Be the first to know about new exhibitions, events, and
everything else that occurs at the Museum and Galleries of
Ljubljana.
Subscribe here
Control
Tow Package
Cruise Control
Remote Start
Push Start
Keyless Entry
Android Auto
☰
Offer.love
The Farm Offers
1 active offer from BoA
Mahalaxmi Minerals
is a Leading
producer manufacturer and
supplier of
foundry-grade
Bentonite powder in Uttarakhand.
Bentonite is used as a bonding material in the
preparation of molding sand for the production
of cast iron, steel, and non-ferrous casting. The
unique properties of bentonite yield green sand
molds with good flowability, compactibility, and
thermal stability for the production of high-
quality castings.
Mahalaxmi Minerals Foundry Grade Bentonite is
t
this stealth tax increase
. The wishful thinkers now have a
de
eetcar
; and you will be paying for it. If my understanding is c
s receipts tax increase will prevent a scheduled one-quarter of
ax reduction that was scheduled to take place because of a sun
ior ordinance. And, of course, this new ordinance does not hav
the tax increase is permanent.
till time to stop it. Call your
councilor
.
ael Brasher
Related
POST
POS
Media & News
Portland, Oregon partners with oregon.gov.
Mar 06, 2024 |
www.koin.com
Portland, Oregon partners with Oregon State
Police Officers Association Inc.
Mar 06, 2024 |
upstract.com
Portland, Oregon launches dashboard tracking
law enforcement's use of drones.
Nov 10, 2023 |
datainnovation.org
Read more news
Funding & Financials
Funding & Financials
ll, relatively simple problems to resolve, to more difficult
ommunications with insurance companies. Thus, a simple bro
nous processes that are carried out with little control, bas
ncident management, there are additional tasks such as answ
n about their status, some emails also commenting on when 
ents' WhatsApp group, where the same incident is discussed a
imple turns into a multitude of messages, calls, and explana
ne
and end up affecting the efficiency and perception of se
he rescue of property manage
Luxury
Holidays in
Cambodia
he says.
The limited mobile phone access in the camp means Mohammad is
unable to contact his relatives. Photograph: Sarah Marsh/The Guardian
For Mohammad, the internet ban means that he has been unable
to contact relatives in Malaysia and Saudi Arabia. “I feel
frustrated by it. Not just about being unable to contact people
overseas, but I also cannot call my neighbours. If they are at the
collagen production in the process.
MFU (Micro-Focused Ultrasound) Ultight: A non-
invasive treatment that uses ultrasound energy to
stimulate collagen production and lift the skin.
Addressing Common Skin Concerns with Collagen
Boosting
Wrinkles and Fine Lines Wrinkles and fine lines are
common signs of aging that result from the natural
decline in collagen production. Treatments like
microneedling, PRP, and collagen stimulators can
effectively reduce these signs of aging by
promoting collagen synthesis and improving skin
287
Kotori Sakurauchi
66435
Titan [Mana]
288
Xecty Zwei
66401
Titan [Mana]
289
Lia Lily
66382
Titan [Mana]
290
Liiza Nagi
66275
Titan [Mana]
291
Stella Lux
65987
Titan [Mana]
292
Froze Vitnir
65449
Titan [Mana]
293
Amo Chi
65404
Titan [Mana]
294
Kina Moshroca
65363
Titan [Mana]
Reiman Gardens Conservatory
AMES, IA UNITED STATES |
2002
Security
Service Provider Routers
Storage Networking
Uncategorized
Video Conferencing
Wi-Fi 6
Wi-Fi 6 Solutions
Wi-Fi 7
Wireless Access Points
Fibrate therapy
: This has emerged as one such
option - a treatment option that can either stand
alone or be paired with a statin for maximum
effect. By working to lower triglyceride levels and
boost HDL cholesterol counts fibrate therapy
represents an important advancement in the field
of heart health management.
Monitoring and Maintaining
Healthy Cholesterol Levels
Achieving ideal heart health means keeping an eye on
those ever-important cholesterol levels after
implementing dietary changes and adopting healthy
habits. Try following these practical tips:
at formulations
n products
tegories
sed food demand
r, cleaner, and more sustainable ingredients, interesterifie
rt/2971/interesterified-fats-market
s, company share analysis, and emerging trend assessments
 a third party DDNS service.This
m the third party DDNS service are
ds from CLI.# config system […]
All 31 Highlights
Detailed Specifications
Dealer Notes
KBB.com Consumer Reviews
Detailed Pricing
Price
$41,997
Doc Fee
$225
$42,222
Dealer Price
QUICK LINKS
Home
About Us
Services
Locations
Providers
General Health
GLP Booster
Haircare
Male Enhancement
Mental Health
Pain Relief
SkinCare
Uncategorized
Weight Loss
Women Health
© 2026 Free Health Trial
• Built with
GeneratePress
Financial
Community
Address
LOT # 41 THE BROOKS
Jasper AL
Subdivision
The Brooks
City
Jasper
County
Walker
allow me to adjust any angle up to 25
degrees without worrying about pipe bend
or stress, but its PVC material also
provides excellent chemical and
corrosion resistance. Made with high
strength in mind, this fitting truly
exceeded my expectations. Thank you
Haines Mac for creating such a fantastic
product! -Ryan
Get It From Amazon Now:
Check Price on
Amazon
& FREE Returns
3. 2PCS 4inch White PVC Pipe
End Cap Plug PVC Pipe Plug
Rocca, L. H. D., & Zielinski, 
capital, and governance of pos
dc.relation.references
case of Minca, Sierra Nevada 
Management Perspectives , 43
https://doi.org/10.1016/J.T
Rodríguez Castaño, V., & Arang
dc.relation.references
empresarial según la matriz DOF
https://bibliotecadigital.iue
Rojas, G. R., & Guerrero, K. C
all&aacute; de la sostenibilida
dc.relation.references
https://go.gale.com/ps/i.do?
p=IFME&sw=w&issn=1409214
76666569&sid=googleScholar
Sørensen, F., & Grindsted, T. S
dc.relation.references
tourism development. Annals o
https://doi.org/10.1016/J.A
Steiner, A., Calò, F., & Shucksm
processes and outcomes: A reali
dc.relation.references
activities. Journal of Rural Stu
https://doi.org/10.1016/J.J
------------------------------
**PROBLEM TO SOLVE**
Going through the records above line by line, count those that hold the word "such", and answer with the number only.

**TASK RESULT**
3